### [Problem to work on]
What are the lines below, starting at the line containing "los mil estanques, Chantal y Thi" and ending at the line containing "Por tanto, Budia"? Write them out exactly, ends included, without pictures.

^^^^^^^^

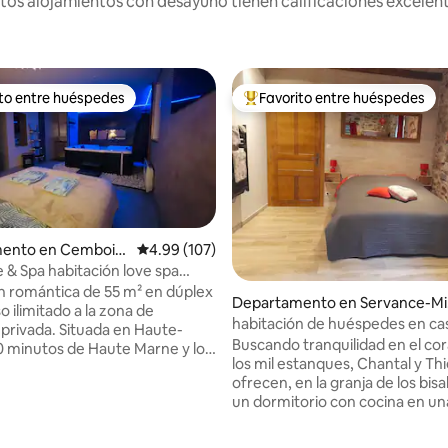
os alojamientos con desayuno tienen calificaciones excelent
ito entre huéspedes
Favorito entre huéspedes
ejores en Favorito entre huéspedes
De los mejores en Favorito ent
ento en Cemboin
Calificación promedio: 4.99 de 5; 107 evaluac
4.99 (107)
 & Spa habitación love spa
auna privé
n romántica de 55 m² en dúplex
Departamento en Servance-Mi
 ilimitado a la zona de
lin
habitación de huéspedes en ca
Situada en Haute-
Dekain con desayuno
Buscando tranquilidad en el co
0 minutos de Haute Marne y los
los mil estanques, Chantal y Thi
sfrute de la tranquilidad del
ofrecen, en la granja de los bis
descubra nuestra hermosa
un dormitorio con cocina en un
Relajación, descanso y bienestar
"burotte". Te gusta caminar, andar en
alabras clave de nuestro espacio
bicicleta de montaña... Los se
ar. Escápese bajo el cielo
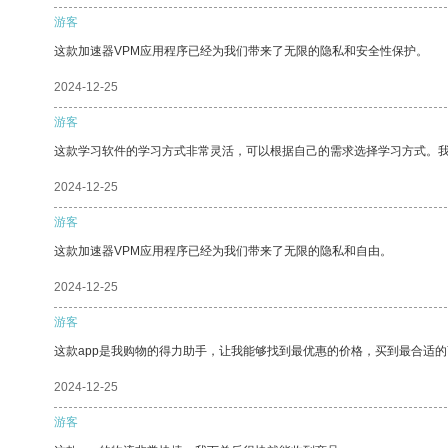
游客
这款加速器VPM应用程序已经为我们带来了无限的隐私和安全性保护。
2024-12-25
游客
这款学习软件的学习方式非常灵活，可以根据自己的需求选择学习方式。
2024-12-25
游客
这款加速器VPM应用程序已经为我们带来了无限的隐私和自由。
2024-12-25
游客
这款app是我购物的得力助手，让我能够找到最优惠的价格，买到最合适
2024-12-25
游客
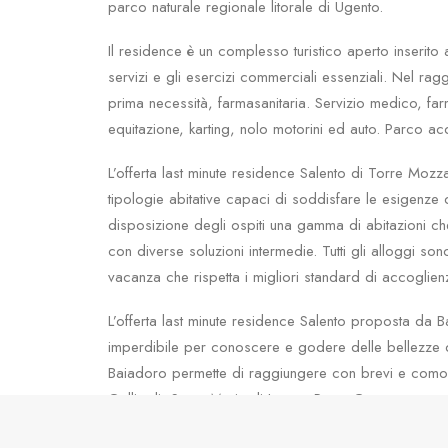
parco naturale regionale litorale di Ugento.
Il residence è un complesso turistico aperto inserito al
servizi e gli esercizi commerciali essenziali. Nel ragg
prima necessità, farmasanitaria. Servizio medico, fa
equitazione, karting, nolo motorini ed auto. Parco ac
L’offerta last minute residence Salento di Torre Mozza 
tipologie abitative capaci di soddisfare le esigenze d
disposizione degli ospiti una gamma di abitazioni c
con diverse soluzioni intermedie. Tutti gli alloggi son
vacanza che rispetta i migliori standard di accoglie
L’offerta last minute residence Salento proposta da
imperdibile per conoscere e godere delle bellezze di 
Baiadoro permette di raggiungere con brevi e comodi
Gallipoli, Santa Maria di Leuca. Porto Cesareo ma anc
totale e avvolgente nella magia del Salento.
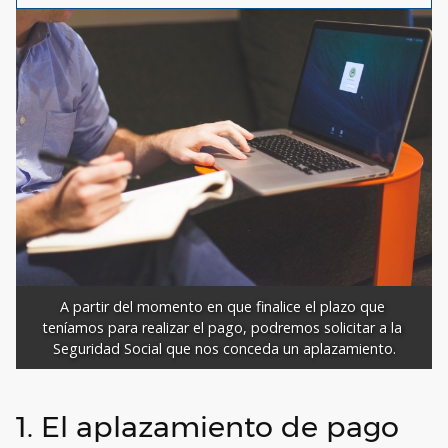
A partir del momento en que finalice el plazo que 
teníamos para realizar el pago, podremos solicitar a la 
Seguridad Social que nos conceda un aplazamiento.
1. El aplazamiento de pago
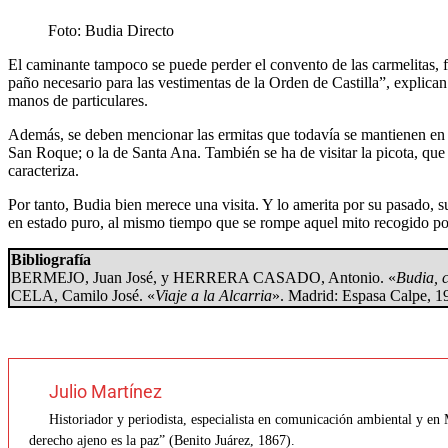
Foto: Budia Directo
El caminante tampoco se puede perder el convento de las carmelitas, 
paño necesario para las vestimentas de la Orden de Castilla”, explic
manos de particulares.
Además, se deben mencionar las ermitas que todavía se mantienen en pi
San Roque; o la de Santa Ana. También se ha de visitar la picota, que d
caracteriza.
Por tanto, Budia bien merece una visita. Y lo amerita por su pasado, s
en estado puro, al mismo tiempo que se rompe aquel mito recogido p
Bibliografía
BERMEJO, Juan José, y HERRERA CASADO, Antonio. «
Budia, 
CELA, Camilo José. «
Viaje a la Alcarria
». Madrid: Espasa Calpe, 1
Julio Martínez
Historiador y periodista, especialista en comunicación ambiental y en
derecho ajeno es la paz” (Benito Juárez, 1867).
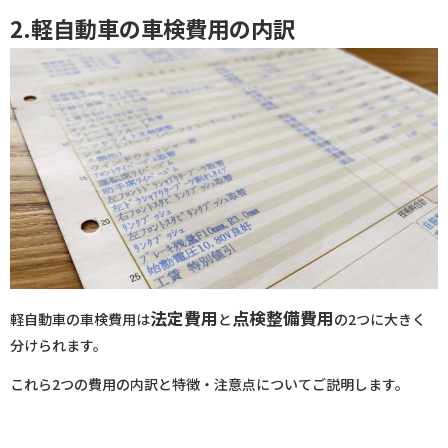
2.軽自動車の車検費用の内訳
法定費用
点検整備費用
軽自動車の車検費用は
と
の2つに大きく
分けられます。
これら2つの費用の内訳と特徴・注意点についてご説明します。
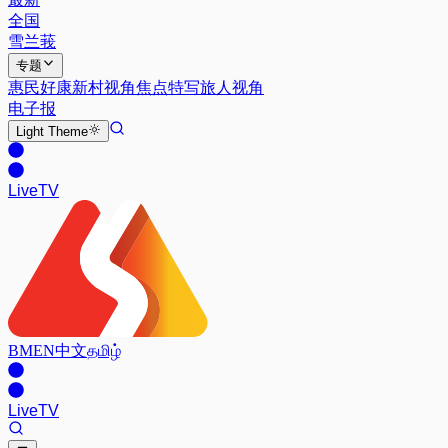
全国
雪兰莪
专题
惠民好康
新村视角
焦点特写
旅人视角
电子报
Light
Theme
Live
TV
BM
EN
中文
தமிழ்
Live
TV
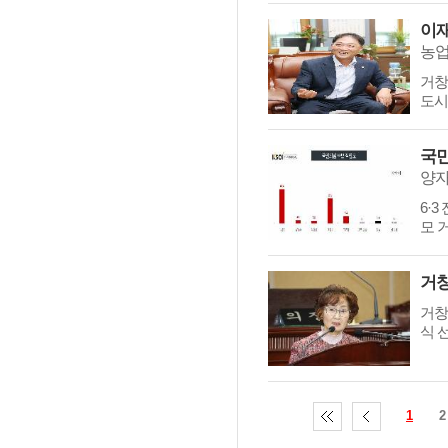
거창
도시
6·
모 
거창
식 
1
2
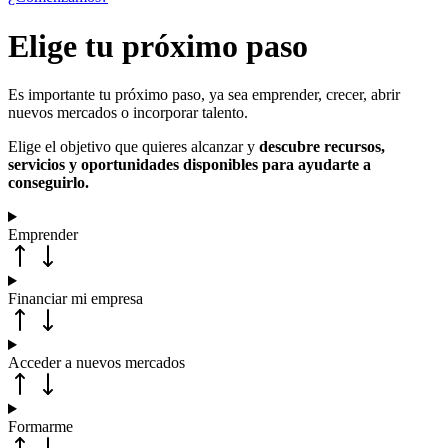
Elige tu próximo paso
Es importante tu próximo paso, ya sea emprender, crecer, abrir
nuevos mercados o incorporar talento.
Elige el objetivo que quieres alcanzar y
descubre recursos,
servicios y oportunidades disponibles para ayudarte a
conseguirlo.
Emprender
Financiar mi empresa
Acceder a nuevos mercados
Formarme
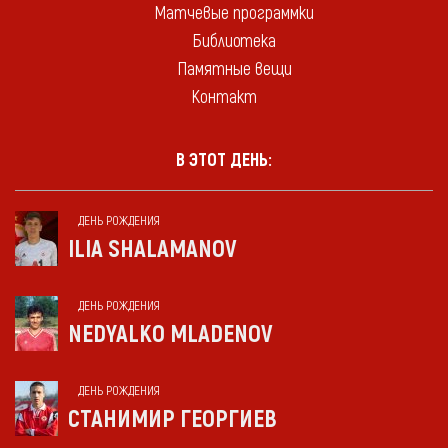
Матчевые программки
Библиотека
Памятные вещи
Контакт
В ЭТОТ ДЕНЬ:
ДЕНЬ РОЖДЕНИЯ
ILIA SHALAMANOV
ДЕНЬ РОЖДЕНИЯ
NEDYALKO MLADENOV
ДЕНЬ РОЖДЕНИЯ
СТАНИМИР ГЕОРГИЕВ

^^^^^^^^

### [Answer to the problem]
los mil estanques, Chantal y Thi
sfrute de la tranquilidad del
ofrecen, en la granja de los bis
descubra nuestra hermosa
un dormitorio con cocina en un
Relajación, descanso y bienestar
"burotte". Te gusta caminar, andar en
alabras clave de nuestro espacio
bicicleta de montaña... Los se
ar. Escápese bajo el cielo
游客
这款加速器VPM应用程序已经为我们带来了无限的隐私和安全性保护。
2024-12-25
游客
这款学习软件的学习方式非常灵活，可以根据自己的需求选择学习方式。
2024-12-25
游客
这款加速器VPM应用程序已经为我们带来了无限的隐私和自由。
2024-12-25
游客
这款app是我购物的得力助手，让我能够找到最优惠的价格，买到最合适
2024-12-25
游客
parco naturale regionale litorale di Ugento.
Il residence è un complesso turistico aperto inserito al
servizi e gli esercizi commerciali essenziali. Nel ragg
prima necessità, farmasanitaria. Servizio medico, fa
equitazione, karting, nolo motorini ed auto. Parco ac
L’offerta last minute residence Salento di Torre Mozza 
tipologie abitative capaci di soddisfare le esigenze d
disposizione degli ospiti una gamma di abitazioni c
con diverse soluzioni intermedie. Tutti gli alloggi son
vacanza che rispetta i migliori standard di accoglie
L’offerta last minute residence Salento proposta da
imperdibile per conoscere e godere delle bellezze di 
Baiadoro permette di raggiungere con brevi e comodi
Gallipoli, Santa Maria di Leuca. Porto Cesareo ma anc
totale e avvolgente nella magia del Salento.
A partir del momento en que finalice el plazo que 
teníamos para realizar el pago, podremos solicitar a la 
Seguridad Social que nos conceda un aplazamiento.
1. El aplazamiento de pago
Foto: Budia Directo
El caminante tampoco se puede perder el convento de las carmelitas, 
paño necesario para las vestimentas de la Orden de Castilla”, explic
manos de particulares.
Además, se deben mencionar las ermitas que todavía se mantienen en pi
San Roque; o la de Santa Ana. También se ha de visitar la picota, que d
caracteriza.
Por tanto, Budia bien merece una visita. Y lo amerita por su pasado, s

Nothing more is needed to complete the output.